Indiscutivelmente uma grave
situação de saúde pública, porque, além de provocar doenças e a contaminação de
algo que nós é vital, que é a água, os esgotos que são despejados a esmo
provocam a proliferação de insetos como mosquitos e muriçocas, e de outros animais
que nos são bastante nocivos como os ratos. E a ausência de um enérgico
enfrentamento dessa calamidade, por parte do poder público, corrobora e acentua
cada dia mais o grau do nosso subdesenvolvimento e de nossa indigência
institucional e social.
Assolados por uma seca severina,
digo, severíssima inúmeros municípios nordestinos não veem a hora de ter acesso
à água desviada do Rio São Francisco que a eles chegará através de canais que,
com um atraso de vários anos, estão sendo concluídos e devem entrar em operação
nos próximos meses.
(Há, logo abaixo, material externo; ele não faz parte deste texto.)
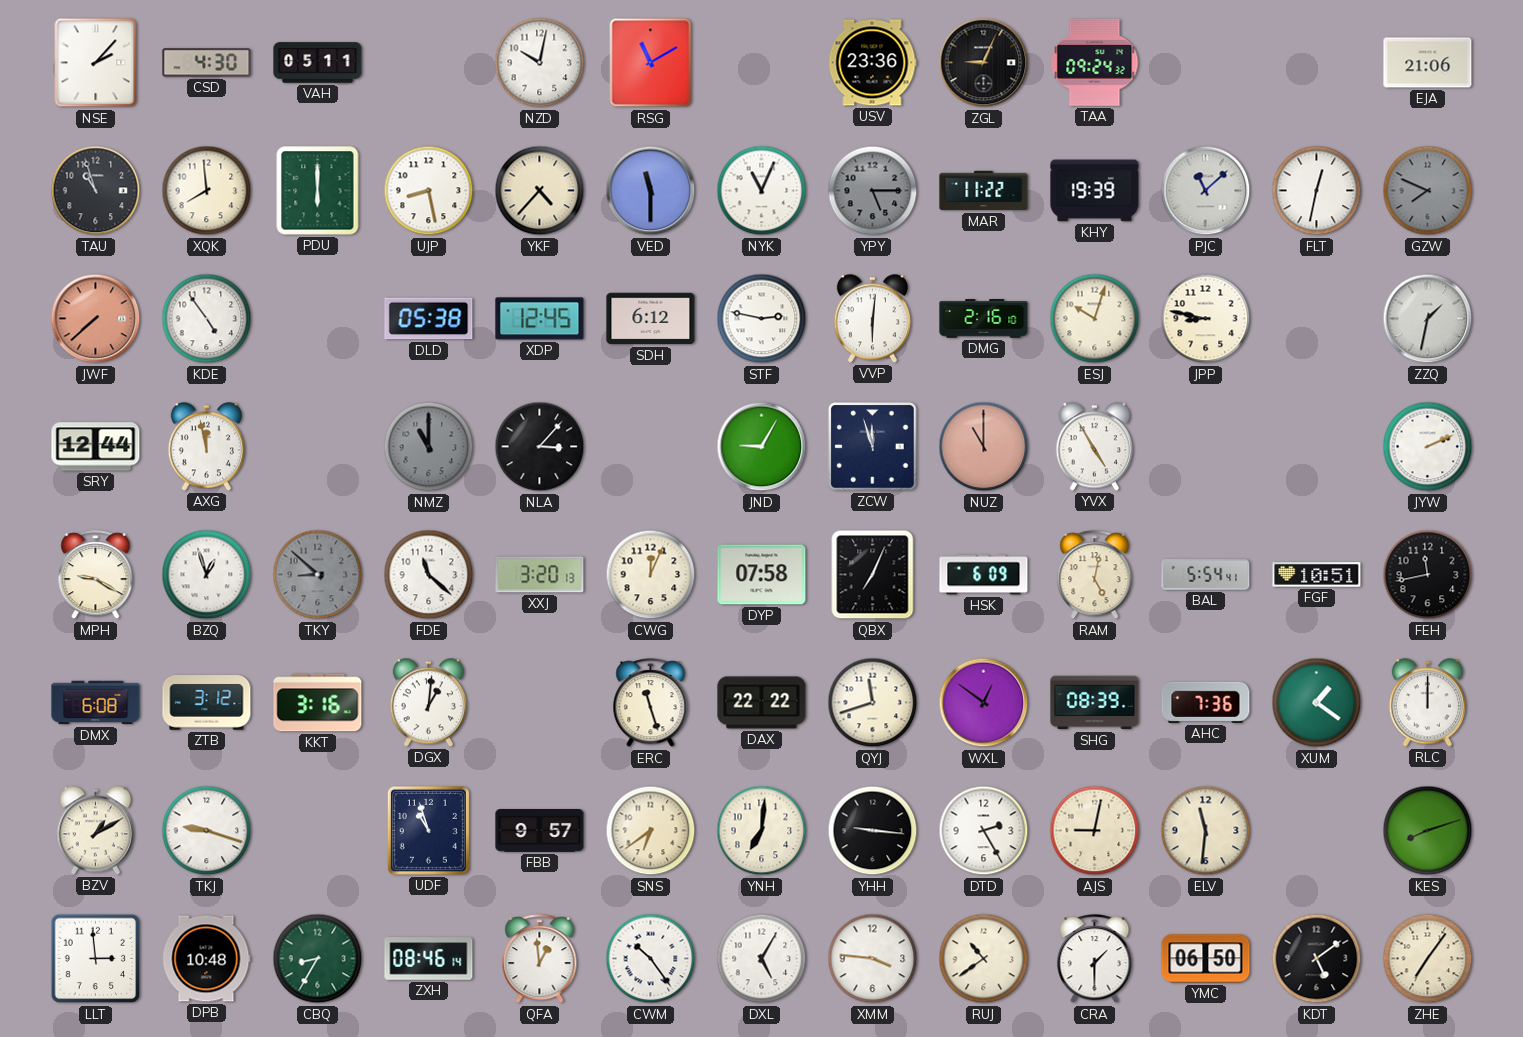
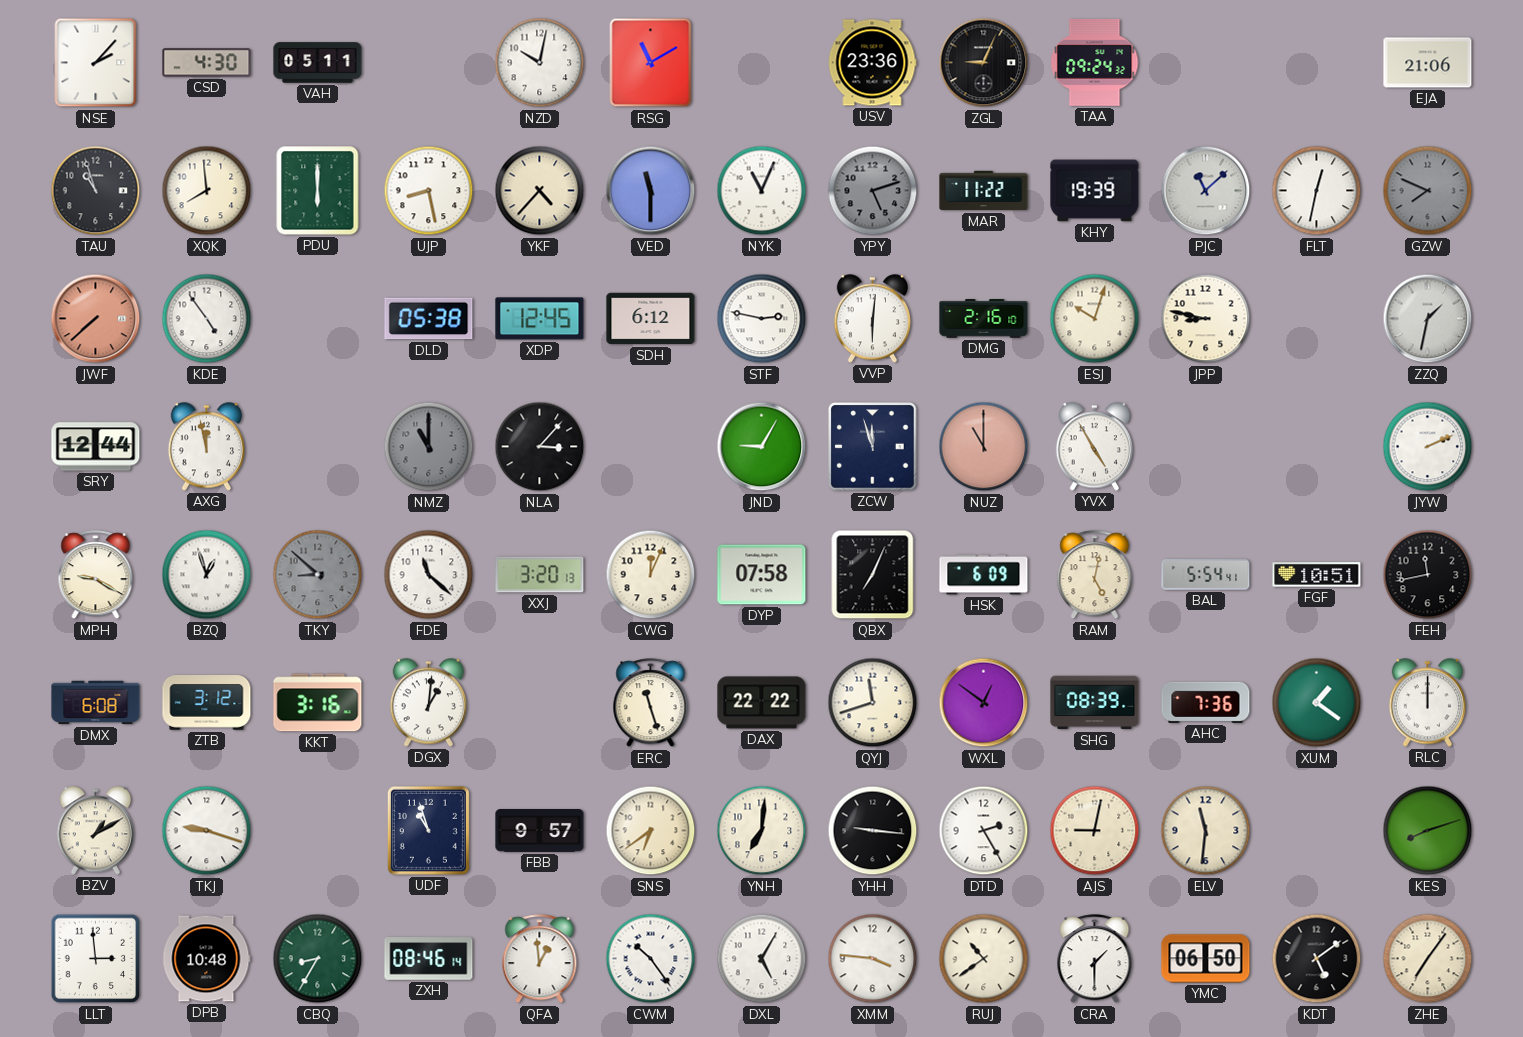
YPY: 5:15 -> 5:12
Em que pese o muito apropriado debate acerca do que isso
provocará na existência e manutenção do chamado “rio da integração nacional”,
que desde há muito vem sofrendo com assoreamento e com a baixa do seu nível d’água,
o fato de que água vai chegar a regiões tão castigadas pela estiagem deveria
ainda assim ser motivo de intensa alegria e de crença num futuro menos sofrido.
Mas eis que nos chega da Paraíba, mais precisamente da cidade de Monteiro, que
dista a cerca de 305 km da capital João Pessoa, uma dessas notícias que são
capazes de não somente nos entristecer como também nos envergonhar.
Em visita às obras que
integram o projeto de transposição das águas do Velho Chico, membros do
Ministério Público Federal constataram que – vejam só que coisa absurda e extremamente
lamentável – no canal por onde deverá
correr o tão esperado e precioso líquido está ocorrendo o despejo clandestino
de esgoto. Mas como pode ser isso? Como pessoas tratam com tanto desdém algo
tão importante? Que falta de responsabilidade e de compromisso social é essa?
Quando tomei conhecimento
desse episódio que está se passando em Monteiro – em novembro de 2015 eu cruzei
um dos canteiros das obras, quando me encontrava a caminho de Campina Grande –
pensei que o que se verificou ali é o mesmo desprezo que tantas pessoas têm
para com a preservação do meio ambiente; daí por que tantos dos nossos rios
apresentam índices de contaminação elevadíssimos; e eis aí a razão de nós não
nos preocuparmos de fato com o destino que terão as inúmeras toneladas de lixo
que produzimos diariamente.
É sempre muitíssimo cômodo
agir de maneira irresponsável, criminosa e em detrimento do bem comum e,
depois, cobrar a fatura do estrago ao Estado. A indigência social que nos abate
– e, por tabela, uma indigência moral – evidencia que grande parte – talvez a
maioria – da população brasileira tanto quanto de saneamento básico necessita
urgentemente também de saneamento mental.